▶ [SOURCE DATA]
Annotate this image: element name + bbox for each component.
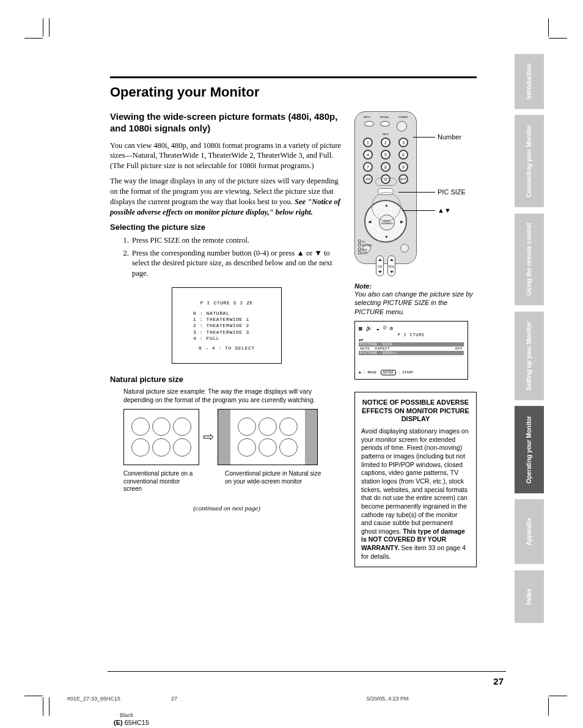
side-tabs: Introduction Connecting your Monitor Usi… [515, 54, 544, 629]
num-7: 7 [363, 162, 373, 172]
circle-icon [279, 417, 298, 436]
settings-icon: ☁ [376, 325, 379, 332]
model-number: (E) 65HC15 [114, 719, 149, 726]
num-3: 3 [398, 138, 408, 147]
caption: Conventional picture in Natural size on … [225, 470, 325, 493]
sub-heading: Selecting the picture size [110, 222, 343, 232]
crop-mark [24, 38, 43, 39]
menu-button: MENUDVDMENU [379, 215, 395, 230]
crop-mark [43, 697, 43, 716]
body-paragraph: You can view 480i, 480p, and 1080i forma… [110, 141, 343, 172]
arrow-right-icon: ⇨ [203, 429, 214, 445]
num-100: 100 [363, 174, 373, 184]
num-4: 4 [363, 150, 373, 160]
volume-rocker: VOL [387, 256, 395, 276]
menu-row: AUTO ASPECTOFF [359, 347, 464, 351]
mode-leds: TV CBL/SAT VCR DVD [358, 240, 372, 255]
circle-icon [173, 417, 191, 436]
note-text: You also can change the picture size by … [354, 290, 477, 316]
tab-remote: Using the remote control [515, 213, 544, 305]
page-number-rule [108, 671, 506, 672]
callout-picsize: PIC SIZE [438, 188, 466, 196]
crop-mark [549, 38, 567, 39]
callout-line [402, 210, 435, 211]
num-ent: ENT [398, 174, 408, 184]
footer-file: #01E_27-33_65HC15 [67, 696, 171, 702]
menu-title: P I CTURE [359, 333, 464, 337]
note-heading: Note: [354, 282, 477, 290]
menu-row-active: PICTURE SIZE [359, 342, 464, 347]
continued-note: (continued on next page) [110, 504, 343, 512]
osd-line: 1 : THEATERWIDE 1 [193, 317, 260, 323]
num-6: 6 [398, 150, 408, 160]
corner-button [400, 244, 409, 252]
osd-select-hint: 0 – 4 : TO SELECT [193, 345, 260, 351]
tab-connecting: Connecting your Monitor [515, 115, 544, 207]
arrow-left-icon: ◀ [368, 219, 371, 224]
osd-picture-menu: ▦🔊☁⎚⚙ P I CTURE ▲▼ PICTURE SIZE AUTO ASP… [354, 321, 468, 380]
page-title: Operating your Monitor [110, 84, 477, 100]
callout-line [398, 192, 435, 193]
arrow-down-icon: ▼ [384, 235, 389, 240]
tab-setup: Setting up your Monitor [515, 312, 544, 400]
section-heading: Viewing the wide-screen picture formats … [110, 111, 343, 134]
page-content: Operating your Monitor Viewing the wide-… [110, 76, 477, 567]
label: POWER [398, 116, 408, 119]
circle-icon [258, 417, 277, 436]
step-item: Press PIC SIZE on the remote control. [131, 235, 343, 246]
footer-page: 27 [171, 696, 367, 702]
body-paragraph: The way the image displays in any of the… [110, 176, 343, 218]
conventional-screen [123, 409, 199, 465]
caption: Conventional picture on a conventional m… [123, 470, 199, 493]
menu-footer: ◉ : MOVE ENTER : START [359, 370, 413, 375]
circle-icon [279, 438, 298, 457]
footer-color: Black [120, 712, 133, 718]
recall-button [380, 121, 390, 127]
num-9: 9 [398, 162, 408, 172]
num-1: 1 [363, 138, 373, 147]
notice-body: Avoid displaying stationary images on yo… [361, 427, 470, 561]
audio-icon: 🔊 [365, 325, 372, 332]
right-column: INPUTRECALLPOWER INFO 123 456 789 1000EN… [354, 111, 477, 567]
osd-title: P I CTURE S I ZE [193, 300, 260, 306]
circle-icon [131, 417, 150, 436]
osd-line: 2 : THEATERWIDE 2 [193, 323, 260, 329]
power-button [397, 121, 407, 131]
picture-icon: ▦ [359, 325, 362, 332]
footer-date: 5/20/05, 4:23 PM [367, 696, 409, 702]
notice-title: NOTICE OF POSSIBLE ADVERSE EFFECTS ON MO… [361, 399, 470, 424]
osd-picture-size: P I CTURE S I ZE 0 : NATURAL 1 : THEATER… [172, 287, 282, 364]
example-intro: Natural picture size example: The way th… [123, 388, 334, 404]
crop-mark [49, 697, 50, 716]
callout-line [413, 137, 435, 138]
d-pad: MENUDVDMENU ▲ ▼ ◀ ▶ [364, 200, 407, 243]
circle-icon [152, 417, 170, 436]
menu-icon-row: ▦🔊☁⎚⚙ [359, 325, 464, 332]
pic-size-button [378, 188, 394, 195]
picture-examples: ⇨ [123, 409, 343, 465]
remote-illustration: INPUTRECALLPOWER INFO 123 456 789 1000EN… [354, 111, 477, 270]
menu-row: PICTURE SCROLL [359, 351, 464, 355]
input-button [364, 121, 374, 127]
num-2: 2 [381, 138, 391, 147]
circle-icon [152, 438, 170, 457]
highlight-ring [375, 178, 397, 186]
circle-icon [238, 417, 256, 436]
label: RECALL [380, 116, 390, 119]
crop-mark [549, 696, 567, 696]
title-rule [110, 76, 477, 78]
page-number: 27 [493, 676, 504, 686]
callout-arrows: ▲▼ [438, 207, 451, 214]
circle-icon [173, 438, 191, 457]
crop-mark [49, 18, 50, 37]
osd-line: 0 : NATURAL [193, 311, 260, 317]
circle-icon [131, 438, 150, 457]
osd-line: 4 : FULL [193, 336, 260, 342]
pillar-box [305, 410, 317, 465]
step-item: Press the corresponding number button (0… [131, 248, 343, 279]
step-list: Press PIC SIZE on the remote control. Pr… [131, 235, 343, 279]
left-column: Viewing the wide-screen picture formats … [110, 111, 343, 567]
pillar-box [218, 410, 230, 465]
callout-number: Number [438, 133, 461, 141]
arrow-up-icon: ▲ [384, 203, 389, 208]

▶ [WORK TO COMPLETE] Through to the final line, copy the material above exactly and skip the images.

▶ [REPLY]
Annotate this image: element name + bbox for each component.
side-tabs: Introduction Connecting your Monitor Usi… [515, 54, 544, 629]
num-7: 7 [363, 162, 373, 172]
circle-icon [279, 417, 298, 436]
settings-icon: ☁ [376, 325, 379, 332]
model-number: (E) 65HC15 [114, 719, 149, 726]
num-3: 3 [398, 138, 408, 147]
caption: Conventional picture in Natural size on … [225, 470, 325, 493]
sub-heading: Selecting the picture size [110, 222, 343, 232]
crop-mark [24, 38, 43, 39]
menu-button: MENUDVDMENU [379, 215, 395, 230]
crop-mark [43, 697, 43, 716]
body-paragraph: You can view 480i, 480p, and 1080i forma… [110, 141, 343, 172]
arrow-right-icon: ⇨ [203, 429, 214, 445]
num-100: 100 [363, 174, 373, 184]
num-4: 4 [363, 150, 373, 160]
volume-rocker: VOL [387, 256, 395, 276]
menu-row: AUTO ASPECTOFF [359, 347, 464, 351]
mode-leds: TV CBL/SAT VCR DVD [358, 240, 372, 255]
circle-icon [173, 417, 191, 436]
note-text: You also can change the picture size by … [354, 290, 477, 316]
tab-remote: Using the remote control [515, 213, 544, 305]
page-number-rule [108, 671, 506, 672]
callout-picsize: PIC SIZE [438, 188, 466, 196]
crop-mark [549, 38, 567, 39]
callout-line [402, 210, 435, 211]
num-ent: ENT [398, 174, 408, 184]
footer-file: #01E_27-33_65HC15 [67, 696, 171, 702]
menu-title: P I CTURE [359, 333, 464, 337]
note-heading: Note: [354, 282, 477, 290]
menu-row-active: PICTURE SIZE [359, 342, 464, 347]
continued-note: (continued on next page) [110, 504, 343, 512]
osd-line: 1 : THEATERWIDE 1 [193, 317, 260, 323]
num-6: 6 [398, 150, 408, 160]
corner-button [400, 244, 409, 252]
osd-select-hint: 0 – 4 : TO SELECT [193, 345, 260, 351]
tab-connecting: Connecting your Monitor [515, 115, 544, 207]
arrow-left-icon: ◀ [368, 219, 371, 224]
osd-picture-menu: ▦🔊☁⎚⚙ P I CTURE ▲▼ PICTURE SIZE AUTO ASP… [354, 321, 468, 380]
page-title: Operating your Monitor [110, 84, 477, 100]
callout-line [398, 192, 435, 193]
arrow-down-icon: ▼ [384, 235, 389, 240]
tab-setup: Setting up your Monitor [515, 312, 544, 400]
section-heading: Viewing the wide-screen picture formats … [110, 111, 343, 134]
page-content: Operating your Monitor Viewing the wide-… [110, 76, 477, 567]
label: POWER [398, 116, 408, 119]
circle-icon [258, 417, 277, 436]
step-item: Press PIC SIZE on the remote control. [131, 235, 343, 246]
footer-page: 27 [171, 696, 367, 702]
body-paragraph: The way the image displays in any of the… [110, 176, 343, 218]
conventional-screen [123, 409, 199, 465]
caption: Conventional picture on a conventional m… [123, 470, 199, 493]
menu-footer: ◉ : MOVE ENTER : START [359, 370, 413, 375]
circle-icon [279, 438, 298, 457]
footer-color: Black [120, 712, 133, 718]
recall-button [380, 121, 390, 127]
num-9: 9 [398, 162, 408, 172]
num-1: 1 [363, 138, 373, 147]
notice-body: Avoid displaying stationary images on yo… [361, 427, 470, 561]
audio-icon: 🔊 [365, 325, 372, 332]
right-column: INPUTRECALLPOWER INFO 123 456 789 1000EN… [354, 111, 477, 567]
osd-title: P I CTURE S I ZE [193, 300, 260, 306]
circle-icon [131, 417, 150, 436]
osd-line: 2 : THEATERWIDE 2 [193, 323, 260, 329]
power-button [397, 121, 407, 131]
picture-icon: ▦ [359, 325, 362, 332]
footer-date: 5/20/05, 4:23 PM [367, 696, 409, 702]
notice-title: NOTICE OF POSSIBLE ADVERSE EFFECTS ON MO… [361, 399, 470, 424]
osd-picture-size: P I CTURE S I ZE 0 : NATURAL 1 : THEATER… [172, 287, 282, 364]
example-intro: Natural picture size example: The way th… [123, 388, 334, 404]
crop-mark [49, 697, 50, 716]
callout-line [413, 137, 435, 138]
d-pad: MENUDVDMENU ▲ ▼ ◀ ▶ [364, 200, 407, 243]
circle-icon [152, 417, 170, 436]
menu-icon-row: ▦🔊☁⎚⚙ [359, 325, 464, 332]
pic-size-button [378, 188, 394, 195]
picture-examples: ⇨ [123, 409, 343, 465]
remote-illustration: INPUTRECALLPOWER INFO 123 456 789 1000EN… [354, 111, 477, 270]
menu-row: PICTURE SCROLL [359, 351, 464, 355]
input-button [364, 121, 374, 127]
num-2: 2 [381, 138, 391, 147]
circle-icon [152, 438, 170, 457]
highlight-ring [375, 178, 397, 186]
circle-icon [238, 417, 256, 436]
label: RECALL [380, 116, 390, 119]
crop-mark [549, 696, 567, 696]
title-rule [110, 76, 477, 78]
page-number: 27 [493, 676, 504, 686]
callout-arrows: ▲▼ [438, 207, 451, 214]
circle-icon [173, 438, 191, 457]
crop-mark [49, 18, 50, 37]
osd-line: 0 : NATURAL [193, 311, 260, 317]
circle-icon [131, 438, 150, 457]
osd-line: 4 : FULL [193, 336, 260, 342]
pillar-box [305, 410, 317, 465]
step-item: Press the corresponding number button (0… [131, 248, 343, 279]
step-list: Press PIC SIZE on the remote control. Pr… [131, 235, 343, 279]
left-column: Viewing the wide-screen picture formats … [110, 111, 343, 567]
pillar-box [218, 410, 230, 465]
callout-number: Number [438, 133, 461, 141]
arrow-up-icon: ▲ [384, 203, 389, 208]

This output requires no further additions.